Para uns, a prisão de Bolsonaro é a prova de que ninguém está acima da lei — um recado direto a quem tentou romper a ordem institucional. Para outros, o espetáculo de tornozeleira e vigilância constante soa como vingança travestida de moralidade, uma tentativa de silenciar uma corrente política inteira sob o rótulo de “golpista”.
A verdade incômoda é que o Brasil vive uma guerra de narrativas. De um lado, a Justiça assume o papel de guardiã da democracia; de outro, parte da população vê no STF um ator político disfarçado de tribunal. E no centro dessa arena, Bolsonaro transforma o confinamento em palco, alimentando seu capital simbólico e mantendo viva a polarização que o levou ao poder.
É impossível ignorar o paradoxo: o homem acusado de atentar contra as instituições continua sendo, ele próprio, um dos maiores catalisadores de instabilidade institucional. Enquanto cumpre prisão domiciliar, Bolsonaro não desaparece — ele se reinventa.
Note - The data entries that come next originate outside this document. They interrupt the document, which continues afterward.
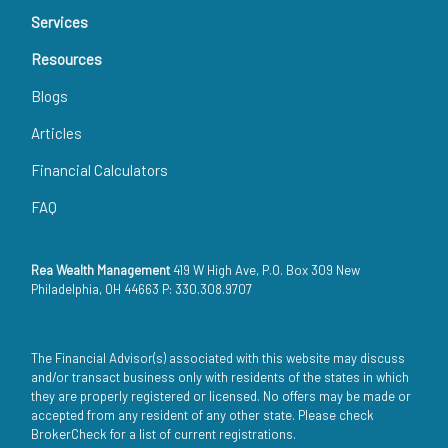
Services
Resources
Blogs
Articles
Financial Calculators
FAQ
Rea Wealth Management
419 W High Ave, P.O. Box 309 New
Philadelphia, OH 44663 P: 330.308.9707
The Financial Advisor(s) associated with this website may discuss
and/or transact business only with residents of the states in which
they are properly registered or licensed. No offers may be made or
accepted from any resident of any other state. Please check
BrokerCheck for a list of current registrations.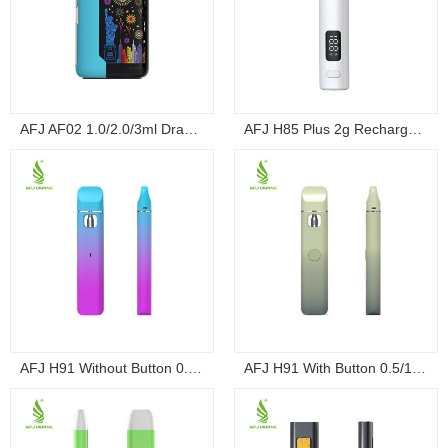
AFJ AF02 1.0/2.0/3ml Draw-Activated Box Dis...
AFJ H85 Plus 2g Rechargeable Draw-Activated ...
AFJ H91 Without Button 0.5/1g Rechargeable D...
AFJ H91 With Button 0.5/1g Rechargeable Disp...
Seus apoiadores enxergam nele um mártir da direita; seus adversários, um exemplo de justiça tardia, mas necessária.
O que está em jogo não é apenas o destino de um ex-presidente, mas a credibilidade do sistema democrático. Se a prisão é justa, deve ser conduzida com transparência, sem espetáculo nem manipulação política. Caso contrário, o Brasil corre o risco de substituir a arbitrariedade de um poder por outro — trocando o autoritarismo da retórica pelo autoritarismo das togas.
Em tempos de extrema desconfiança institucional, a prisão de Bolsonaro será lembrada não apenas como uma decisão judicial, mas como um ato político de consequências históricas. Resta saber se o país aprenderá com ela — ou se continuará prisioneiro de suas próprias convicções.